The industry standard 'good' file format for data is an SPSS .SAV data file (usually called a 'dot sav' file). This is not quite as good as the other two formats, as it does not contain the versioning information and it only contains very limited Question Type information (it does not support the various Grid type of questions). However, all good data collection programs can export in this format. Refer to SPSS Data File Specifications for details on how these files are best set up.
Occasionally data collection programs will export both a text file and an SPSS .sps file (also known as a syntax file). The syntax file is actually a program which contains instructions for turning the text file into an SPSS .SAV file. SPSS is the the only program that can always read these files, but Q can read these in some circumstances.
Appropriate set up in the good formats
Obtaining a good data file is not just a case of specifying the desired format. In particular, in the case of the SPSS .SAV data files, it is quite common to have them created with either incorrect values and incorrect metadata. The most common problems are:
- Incorrect values for options not selected in multiple response questions. That is, the files use the same value (commonly a 0 or a special indicates missing value category usually called SYSMS, NA, or NaN) to indicate that somebody was not asked a question as they use to indicate that somebody did not select an option in a Multiple Response question.

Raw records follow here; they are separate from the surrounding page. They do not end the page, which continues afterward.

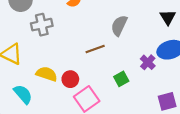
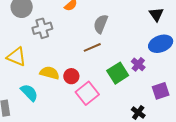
gray semicircle: (119, 26) -> (101, 24), moved
purple cross: (148, 62) -> (138, 64), moved
green square: (121, 79) -> (118, 73), size x1.5

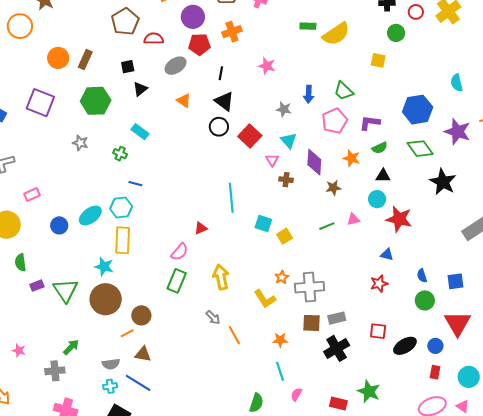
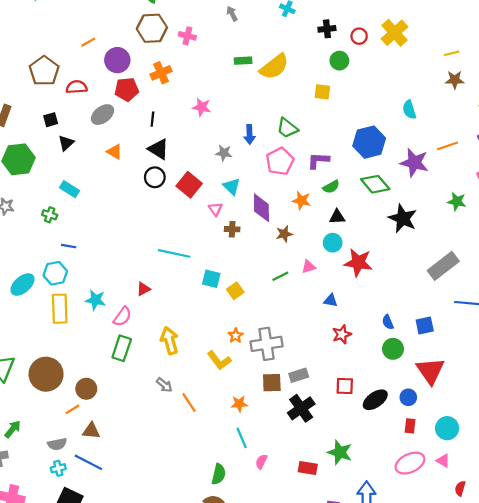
cyan line: (231, 198) -> (174, 253), turned -68
blue triangle: (387, 255) -> (331, 301), moved
cyan star: (104, 267) -> (95, 300), moved

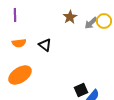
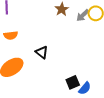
black triangle: (45, 45) -> (42, 52), moved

- Labels that have been truncated (e.g., saying Please rate your satisfaction with the following ba), making it impossible to determine what the data means (except by reviewing the questionnaire).
Most survey analysis programs will have some facilities in them to clean such poor data, but it is generally advisable to try and instead obtain a data file that does not contain such problems.
- There are many other units of analysis that are, from time-to-time, required, such as the: occasions, products and transactions.